Let me be perfectly clear:
If there were no such thing as randomness in engine game outcomes, then my argument would be completely wrong.

hgm · Post by **hgm** » Tue Jun 30, 2020 11:55 pm

Dann Corbit wrote: ↑Tue Jun 30, 2020 11:34 pmBut if absolultely identically equal engines play each other thousands of times, the number of wins and losses will not be the same.

They would be if the engines played perfect chess. They would then always be zero, because all games would end in a draw.

You know this, play stockfish against itself for one hundred games.

But Stockfish does not play perfect chess. It loses games. Play a good Tic-Tac-Toe engine against itself. Then the number of wins will always be the same.

Hence, a small difference in wins and losses does not tell us which engine is stronger. In order to know if it *might* be stronger, it must be outside of the error bands.

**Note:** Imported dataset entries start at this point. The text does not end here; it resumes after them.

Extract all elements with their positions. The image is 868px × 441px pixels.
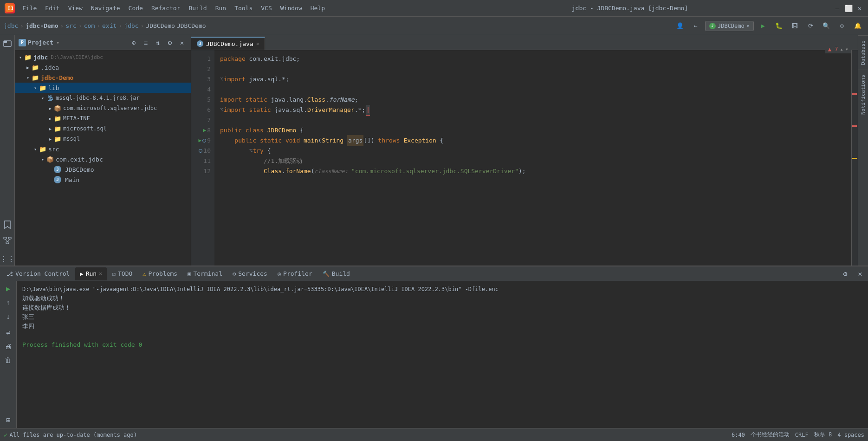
- coverage-button[interactable]: ⛾: [788, 19, 801, 32]
- tab-profiler[interactable]: ◎ Profiler: [273, 267, 317, 280]
- tree-item-ms-sql[interactable]: ▶ 📁 microsoft.sql: [15, 123, 191, 134]
- run-toolbar: ▶ ↑ ↓ ⇌ 🖨 🗑 ⊞: [0, 281, 17, 428]
- status-bar: ✓ All files are up-to-date (moments ago)…: [0, 428, 868, 441]
- breadcrumb-jdbc[interactable]: jdbc: [4, 22, 18, 29]
- code-line-5: import static java.lang.Class.forName;: [220, 95, 848, 105]
- run-output-line-2: 连接数据库成功！: [22, 303, 862, 312]
- tab-todo-label: TODO: [118, 270, 132, 277]
- breadcrumb-src[interactable]: src: [65, 22, 76, 29]
- menu-navigate[interactable]: Navigate: [87, 3, 124, 13]
- search-button[interactable]: 🔍: [820, 19, 833, 32]
- collapse-icon[interactable]: ≡: [141, 38, 151, 48]
- problems-icon: ⚠: [143, 271, 146, 277]
- sort-icon[interactable]: ⇅: [153, 38, 163, 48]
- tree-item-jdbc-demo[interactable]: ▾ 📁 jdbc-Demo: [15, 72, 191, 83]
- editor-tab-jdbcdemo[interactable]: J JDBCDemo.java ✕: [191, 37, 265, 50]
- tab-terminal[interactable]: ▣ Terminal: [183, 267, 227, 280]
- tab-todo[interactable]: ☑ TODO: [108, 267, 137, 280]
- tab-services[interactable]: ⚙ Services: [228, 267, 272, 280]
- menu-view[interactable]: View: [65, 3, 86, 13]
- database-tab[interactable]: Database: [858, 35, 868, 70]
- breadcrumb-jdbc-demo[interactable]: jdbc-Demo: [26, 22, 58, 29]
- menu-code[interactable]: Code: [125, 3, 147, 13]
- tab-close-jdbcdemo[interactable]: ✕: [256, 41, 259, 47]
- print-button[interactable]: 🖨: [2, 340, 14, 352]
- structure-icon[interactable]: [1, 234, 14, 247]
- menu-file[interactable]: File: [19, 3, 40, 13]
- tab-problems[interactable]: ⚠ Problems: [138, 267, 182, 280]
- tree-item-main-file[interactable]: ▶ J Main: [15, 175, 191, 185]
- tab-profiler-label: Profiler: [283, 270, 312, 277]
- notifications-button[interactable]: 🔔: [851, 19, 864, 32]
- back-button[interactable]: ←: [689, 19, 702, 32]
- run-button[interactable]: ▶: [757, 19, 770, 32]
- more-tools-icon[interactable]: ⋮⋮: [1, 253, 14, 266]
- breadcrumb-jdbc2[interactable]: jdbc: [124, 22, 138, 29]
- menu-bar: File Edit View Navigate Code Refactor Bu…: [19, 3, 426, 13]
- locate-icon[interactable]: ⊙: [129, 38, 139, 48]
- status-encoding[interactable]: CRLF: [795, 432, 809, 438]
- code-line-9: public static void main(String args[]) t…: [220, 136, 848, 146]
- bookmarks-icon[interactable]: [1, 218, 14, 231]
- tree-item-lib[interactable]: ▾ 📁 lib: [15, 83, 191, 93]
- profile-button[interactable]: ⟳: [804, 19, 817, 32]
- code-line-7: [220, 115, 848, 125]
- menu-tools[interactable]: Tools: [231, 3, 256, 13]
- breadcrumb-exit[interactable]: exit: [102, 22, 117, 29]
- tree-item-jdbc[interactable]: ▾ 📁 jdbc D:\Java\IDEA\jdbc: [15, 52, 191, 62]
- window-controls: — ⬜ ✕: [834, 5, 863, 12]
- version-control-icon: ⎇: [6, 271, 13, 277]
- tree-item-com-ms[interactable]: ▶ 📦 com.microsoft.sqlserver.jdbc: [15, 103, 191, 113]
- tab-version-control[interactable]: ⎇ Version Control: [2, 267, 74, 280]
- tree-item-idea[interactable]: ▶ 📁 .idea: [15, 62, 191, 72]
- minimize-button[interactable]: —: [834, 5, 841, 12]
- wrap-output-button[interactable]: ⇌: [2, 326, 14, 338]
- clear-output-button[interactable]: 🗑: [2, 354, 14, 366]
- notifications-tab[interactable]: Notifications: [858, 70, 868, 119]
- menu-build[interactable]: Build: [185, 3, 211, 13]
- status-indent[interactable]: 4 spaces: [837, 432, 864, 438]
- menu-help[interactable]: Help: [307, 3, 329, 13]
- panel-settings-icon[interactable]: ⚙: [165, 38, 175, 48]
- run-config-dropdown[interactable]: J JDBCDemo ▾: [705, 21, 754, 31]
- status-charset[interactable]: 秋冬 8: [814, 431, 832, 439]
- tab-run-label: Run: [86, 270, 97, 277]
- bottom-close-button[interactable]: ✕: [854, 268, 866, 280]
- maximize-button[interactable]: ⬜: [845, 5, 852, 12]
- settings-button[interactable]: ⚙: [836, 19, 849, 32]
- menu-edit[interactable]: Edit: [41, 3, 63, 13]
- tree-item-jdbcdemo-file[interactable]: ▶ J JDBCDemo: [15, 164, 191, 175]
- bottom-settings-button[interactable]: ⚙: [839, 268, 851, 280]
- close-button[interactable]: ✕: [856, 5, 863, 12]
- code-editor: 1 2 3 4 5 6 7 ▶8 ▶ 9 10 11: [191, 50, 858, 266]
- tab-run[interactable]: ▶ Run ✕: [75, 267, 106, 280]
- editor-scrollbar[interactable]: [851, 50, 858, 266]
- tab-build[interactable]: 🔨 Build: [318, 267, 355, 280]
- menu-vcs[interactable]: VCS: [257, 3, 275, 13]
- panel-close-icon[interactable]: ✕: [177, 38, 187, 48]
- user-icon-button[interactable]: 👤: [674, 19, 687, 32]
- breadcrumb-com[interactable]: com: [84, 22, 95, 29]
- breadcrumb-jdbcdemo-label: JDBCDemo: [177, 22, 206, 29]
- left-sidebar: ⋮⋮: [0, 35, 15, 266]
- debug-button[interactable]: 🐛: [772, 19, 785, 32]
- tree-item-mssql[interactable]: ▶ 📁 mssql: [15, 134, 191, 144]
- project-icon[interactable]: [1, 37, 14, 50]
- menu-refactor[interactable]: Refactor: [148, 3, 184, 13]
- tree-item-src[interactable]: ▾ 📁 src: [15, 144, 191, 154]
- scroll-up-button[interactable]: ↑: [2, 297, 14, 309]
- menu-window[interactable]: Window: [277, 3, 306, 13]
- scroll-down-button[interactable]: ↓: [2, 311, 14, 323]
- tree-item-mssql-jar[interactable]: ▾ 🗜 mssql-jdbc-8.4.1.jre8.jar: [15, 93, 191, 103]
- tree-item-meta-inf[interactable]: ▶ 📁 META-INF: [15, 113, 191, 123]
- tab-version-control-label: Version Control: [15, 270, 70, 277]
- rerun-button[interactable]: ▶: [2, 283, 14, 295]
- code-content[interactable]: package com.exit.jdbc; ⌥ import java.sql…: [214, 50, 851, 266]
- restore-layout-button[interactable]: ⊞: [2, 414, 14, 426]
- tab-run-close[interactable]: ✕: [99, 271, 102, 277]
- tree-item-com-exit[interactable]: ▾ 📦 com.exit.jdbc: [15, 154, 191, 164]
- svg-line-7: [5, 239, 7, 242]
- code-line-3: ⌥ import java.sql.*;: [220, 74, 848, 84]
- project-panel-icons: ⊙ ≡ ⇅ ⚙ ✕: [129, 38, 187, 48]
- menu-run[interactable]: Run: [212, 3, 230, 13]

The problem is that you don't grasp what is 'small'. We discussed this before in connection with a WCCC result, and it turned out you are really clueless where statistics is concerned. Statistically speaking, 8-0 is NOT a small difference. 508-500 is a small difference, however. Whether a difference is statistically significant or not depends on the ratio of the difference to the standard deviation. If the result is almost always a draw, the standard deviation is almost zero.

Your accidental forfeit once in a million games will not show up in a contest of equal engines, because the noise of randomness will far exceed the once in a million loss.

That depends. For engines that always draw there is zero noise; the match results are not random at all.

And an engine with an infinte Elo advantage should not have the same LOS as an engine with a zero Elo advantage. It could still be stronger, but the probability should be different.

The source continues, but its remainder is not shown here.